Lines before the one containing "is poised for further growth." are not wanted; restate the rest below word for word, through the last line, but drop any pictures.

+++

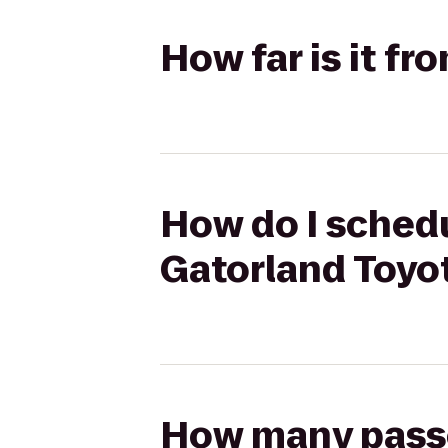
How far is it fr
How do I schedul
Gatorland Toyo
How many passen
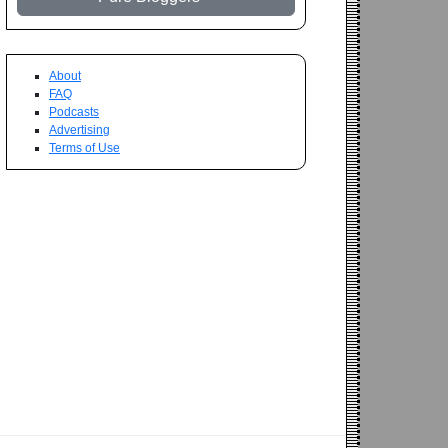
About
FAQ
Podcasts
Advertising
Terms of Use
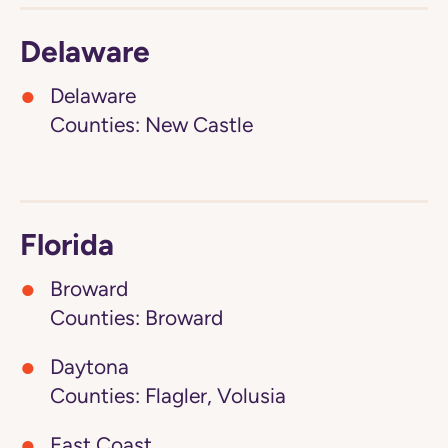
Delaware
Delaware
Counties: New Castle
Florida
Broward
Counties: Broward
Daytona
Counties: Flagler, Volusia
East Coast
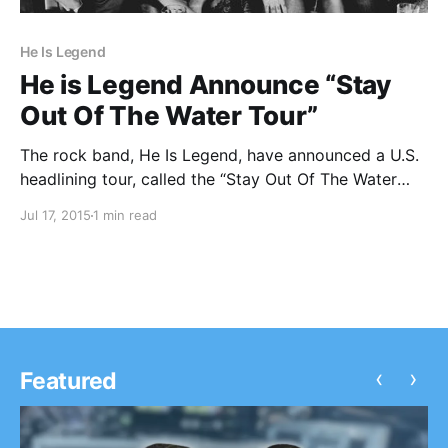
He Is Legend
He is Legend Announce “Stay
Out Of The Water Tour”
The rock band, He Is Legend, have announced a U.S.
headlining tour, called the “Stay Out Of The Water
Tour.” Sleepwave will be touring with them, as
Jul 17, 2015
1 min read
support. You can check out the dates, details and
poster, after the break.
‹
›
Featured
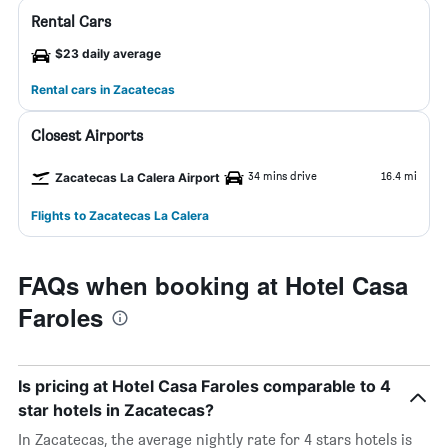
Rental Cars
$23 daily average
Rental cars in Zacatecas
Closest Airports
34 mins drive
16.4 mi
Zacatecas La Calera Airport
Flights to Zacatecas La Calera
FAQs when booking at Hotel Casa
Faroles
Is pricing at Hotel Casa Faroles comparable to 4
star hotels in Zacatecas?
In Zacatecas, the average nightly rate for 4 stars hotels is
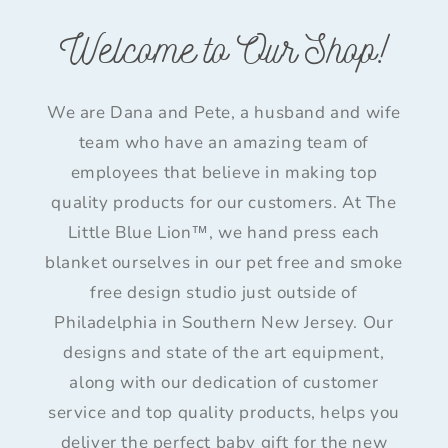
Welcome to Our Shop!
We are Dana and Pete, a husband and wife
team who have an amazing team of
employees that believe in making top
quality products for our customers. At The
Little Blue Lion™, we hand press each
blanket ourselves in our pet free and smoke
free design studio just outside of
Philadelphia in Southern New Jersey. Our
designs and state of the art equipment,
along with our dedication of customer
service and top quality products, helps you
deliver the perfect baby gift for the new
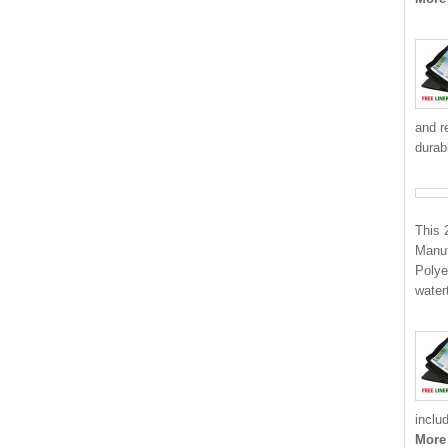
and r
durab
This 
Manuf
Polye
water
inclu
More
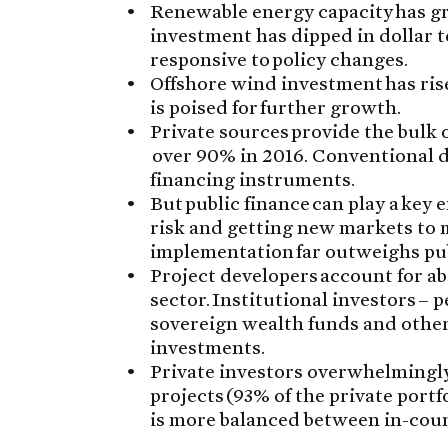
Renewable energy capacity has gr
investment has dipped in dollar t
responsive to policy changes.
Offshore wind investment has ris
is poised for further growth.
Private sources provide the bulk 
over 90% in 2016. Conventional 
financing instruments.
But public finance can play a key 
risk and getting new markets to m
implementation far outweighs pu
Project developers account for ab
sector. Institutional investors –
sovereign wealth funds and other
investments.
Private investors overwhelmingl
projects (93% of the private port
is more balanced between in-coun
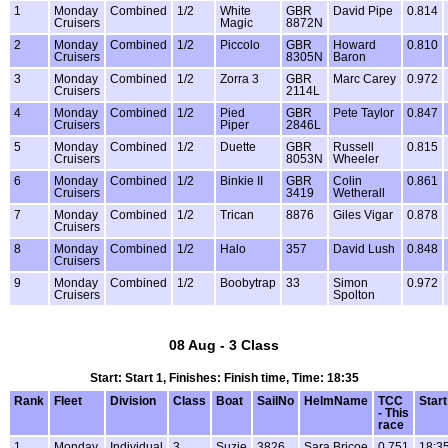
1
Monday
Combined
1/2
White
GBR
David Pipe
0.814
Cruisers
Magic
8872N
2
Monday
Combined
1/2
Piccolo
GBR
Howard
0.810
Cruisers
8305N
Baron
3
Monday
Combined
1/2
Zorra 3
GBR
Marc Carey
0.972
Cruisers
2114L
4
Monday
Combined
1/2
Pied
GBR
Pete Taylor
0.847
Cruisers
Piper
2846L
5
Monday
Combined
1/2
Duette
GBR
Russell
0.815
Cruisers
8053N
Wheeler
6
Monday
Combined
1/2
Binkie II
GBR
Colin
0.861
Cruisers
3419
Wetherall
7
Monday
Combined
1/2
Trican
8876
Giles Vigar
0.878
Cruisers
8
Monday
Combined
1/2
Halo
357
David Lush
0.848
Cruisers
9
Monday
Combined
1/2
Boobytrap
33
Simon
0.972
Cruisers
Spolton
08 Aug - 3 Class
Start: Start 1, Finishes: Finish time, Time: 18:35
Rank
Fleet
Division
Class
Boat
SailNo
HelmName
TCC
Start
- This
race
1
Monday
Individual
3
Suzie
3826
Sara Bricoe
0.751
18:3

+++

■ EXERCISE SOLUTION:
is poised for further growth.
Private sources provide the bulk 
over 90% in 2016. Conventional 
financing instruments.
But public finance can play a key 
risk and getting new markets to m
implementation far outweighs pu
Project developers account for ab
sector. Institutional investors –
sovereign wealth funds and other
investments.
Private investors overwhelmingl
projects (93% of the private port
is more balanced between in-coun
1
Monday
Combined
1/2
White
GBR
David Pipe
0.814
Cruisers
Magic
8872N
2
Monday
Combined
1/2
Piccolo
GBR
Howard
0.810
Cruisers
8305N
Baron
3
Monday
Combined
1/2
Zorra 3
GBR
Marc Carey
0.972
Cruisers
2114L
4
Monday
Combined
1/2
Pied
GBR
Pete Taylor
0.847
Cruisers
Piper
2846L
5
Monday
Combined
1/2
Duette
GBR
Russell
0.815
Cruisers
8053N
Wheeler
6
Monday
Combined
1/2
Binkie II
GBR
Colin
0.861
Cruisers
3419
Wetherall
7
Monday
Combined
1/2
Trican
8876
Giles Vigar
0.878
Cruisers
8
Monday
Combined
1/2
Halo
357
David Lush
0.848
Cruisers
9
Monday
Combined
1/2
Boobytrap
33
Simon
0.972
Cruisers
Spolton
08 Aug - 3 Class
Start: Start 1, Finishes: Finish time, Time: 18:35
Rank
Fleet
Division
Class
Boat
SailNo
HelmName
TCC
Start
- This
race
1
Monday
Individual
3
Suzie
3826
Sara Bricoe
0.751
18:3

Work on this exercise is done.